İhsan Bey başını çevirdi ama bir şey söylemedi.
Sustu. İçinde büyük bir dalga kabardı.
"Size kimse teşekkür etmedi belki. Ama insanlar duymadan da minnet
duyabilir."
O gün İhsan
Bey, ilk kez gerçekten göz göze geldi biriyle. Ama o göz temasında bir tehdit
değil, bir anlaşılma vardı.
Yine de
dikkat çekmek onu huzursuz etti. Akşam evine döndüğünde, eşyalarını toplamaya
başladı. Belki başka bir kasabaya gitmeliydi. Sessizlik başka yerde daha kolay
olurdu. Ama çok geçti…
O gece
evinin kapısı zorlama olmadan açıldı.
Sabah olduğunda, kasaba halkı şunu duydu:
“İhsan Bey evinde baygın bulundu. Beyin kanaması geçirmiş…”
Cebinden bir
not çıktı.
Kıvrılmış, kat yerleri yıpranmış.
Son cümlesi şöyleydi:
“İnsan bazen
kendini anlatamaz… Ama eğer bir gün birileri bana ‘iyi biriydi’ derse,
bilsinler ki sadece sustum. Ama hiç susmayan bir kalbim vardı.”
İhsan Bey
hastaneye kaldırıldığında, kasaba derin bir sessizliğe büründü. Herkes onu
tanırdı, ama kimse onu tanımazdı aslında. Parkta oturan, fazla konuşmayan, eski
ceketli bir emekliydi gözlerinde. Ama şimdi o “sıradan adam”ın sessizliği
kulaktan kulağa yayılan bir fısıltıya dönüşmüştü.
Sevil Hanım,
o son notu kimseye vermedi.
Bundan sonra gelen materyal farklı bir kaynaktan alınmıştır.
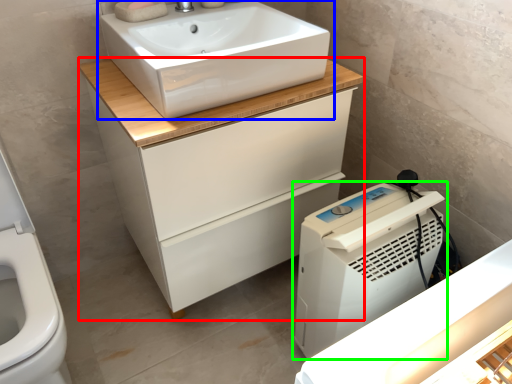 Question: Based on their relative distances, which object is farther from bathroom cabinet (highlighted by a red box)? Choose from sink (highlighted by a blue box) and home appliance (highlighted by a green box).

Choices:
 (A) sink
 (B) home appliance

Answer: (B) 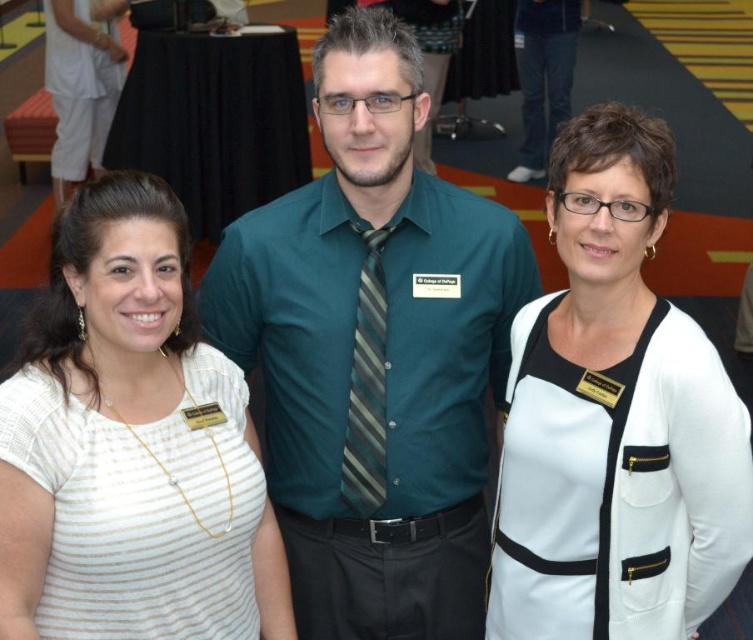 You are a photographer at the event and need to position yourself so that both the teal shirt at center and the white striped shirt at left are visible in the frame. Considering their heights, which one might you need to adjust your camera angle for to ensure both are fully captured?

The teal shirt at center is much taller than the white striped shirt at left, so you might need to adjust your camera angle downward to capture the taller teal shirt at center while still including the shorter white striped shirt at left in the frame.

Based on the photo, based on the scene description, where is the teal shirt at center located in terms of coordinates?

The teal shirt at center is located at coordinates point (x=373, y=353).

Based on the scene description, which object is positioned higher between the white matte cardigan at center and the white striped shirt at left?

The white matte cardigan at center is positioned higher than the white striped shirt at left. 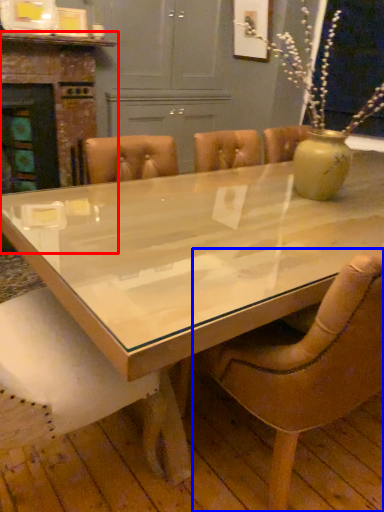 Question: Which object is further to the camera taking this photo, fireplace (highlighted by a red box) or chair (highlighted by a blue box)?

Choices:
 (A) fireplace
 (B) chair

Answer: (A) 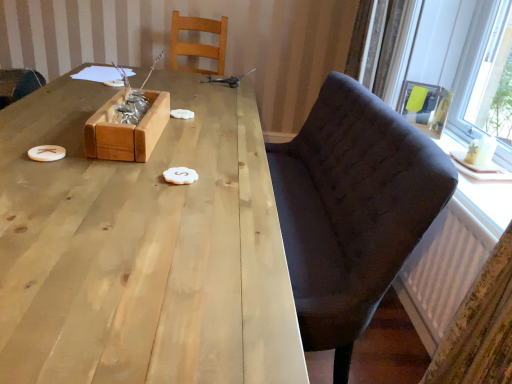 Identify the location of blank area to the left of white matte cookie at center, the second food in the left-to-right sequence. The height and width of the screenshot is (384, 512). (123, 179). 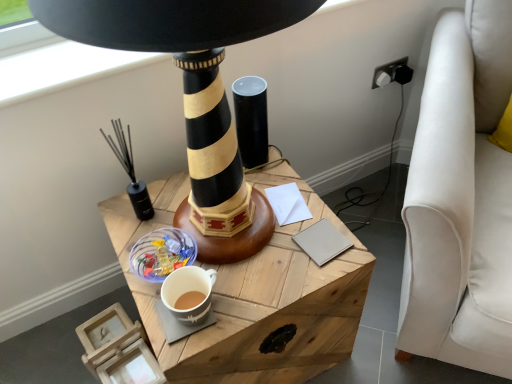 Question: From a real-world perspective, is wooden table at center located beneath black matte candle holder at left, which is the 1th candle holder in left-to-right order?

Choices:
 (A) no
 (B) yes

Answer: (B)

Question: Considering the relative sizes of wooden table at center and black matte candle holder at left, which is the 2th candle holder from right to left, in the image provided, is wooden table at center shorter than black matte candle holder at left, which is the 2th candle holder from right to left,?

Choices:
 (A) yes
 (B) no

Answer: (B)

Question: Can you confirm if wooden table at center is positioned to the right of black matte candle holder at left, which is the 2th candle holder from right to left?

Choices:
 (A) no
 (B) yes

Answer: (B)

Question: Would you say wooden table at center is outside black matte candle holder at left, which is the 2th candle holder from right to left?

Choices:
 (A) no
 (B) yes

Answer: (B)

Question: From a real-world perspective, is wooden table at center on black matte candle holder at left, which is the 2th candle holder from right to left?

Choices:
 (A) yes
 (B) no

Answer: (B)

Question: From the image's perspective, relative to matte black cylinder at center, which ranks as the first candle holder in right-to-left order, is beige leather notepad at center, placed as the 1th notepad when sorted from front to back, above or below?

Choices:
 (A) above
 (B) below

Answer: (B)

Question: Is beige leather notepad at center, the second notepad positioned from the back, in front of or behind matte black cylinder at center, which is counted as the 2th candle holder, starting from the left, in the image?

Choices:
 (A) front
 (B) behind

Answer: (A)

Question: Do you think beige leather notepad at center, placed as the 1th notepad when sorted from front to back, is within matte black cylinder at center, which ranks as the first candle holder in right-to-left order, or outside of it?

Choices:
 (A) outside
 (B) inside

Answer: (A)

Question: Is beige leather notepad at center, the second notepad positioned from the back, wider or thinner than matte black cylinder at center, which is counted as the 2th candle holder, starting from the left?

Choices:
 (A) thin
 (B) wide

Answer: (A)

Question: Is matte ceramic mug at lower center inside the boundaries of matte black cylinder at center, which is counted as the 2th candle holder, starting from the left, or outside?

Choices:
 (A) outside
 (B) inside

Answer: (A)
Ama içindeki duyguyla harekete geçti.
İhsan Bey’in
evinden çıkan eşyalar arasında eski zarflar, çekmecelerde saklanmış banka
dekontları, kimsesiz çocuklara gönderilen isimsiz bağış makbuzları, okul
kütüphanesi için mektuplar… hepsi bir araya geldiğinde kasaba bir gerçekle
yüzleşti:
Onu hep gözlerinin önünde görmüş ama asıl zenginliğini hiç fark
etmemişlerdi.
Cenazesi
kalabalık oldu.
Bazıları gerçekten onu tanıdığı için geldi, bazıları sadece “o adam kimdi?”
demek için.
Ama herkesin gözünde aynı his vardı: Geç kalınmış bir minnet.
Sevil Hanım,
cenazeden sonra eski okul binasının duvarına küçük bir plaket astırdı.
Üzerinde tek bir cümle yazılıydı:
“Adını hiç
söylemedi. Ama izini hepimiz yüreğimizde taşıyacağız.”
“Bazı insanlar konuşmadan anlatır kendini. Onların
hikâyesi, arkalarından sessizce yürüyen ayak seslerinde yaşar.”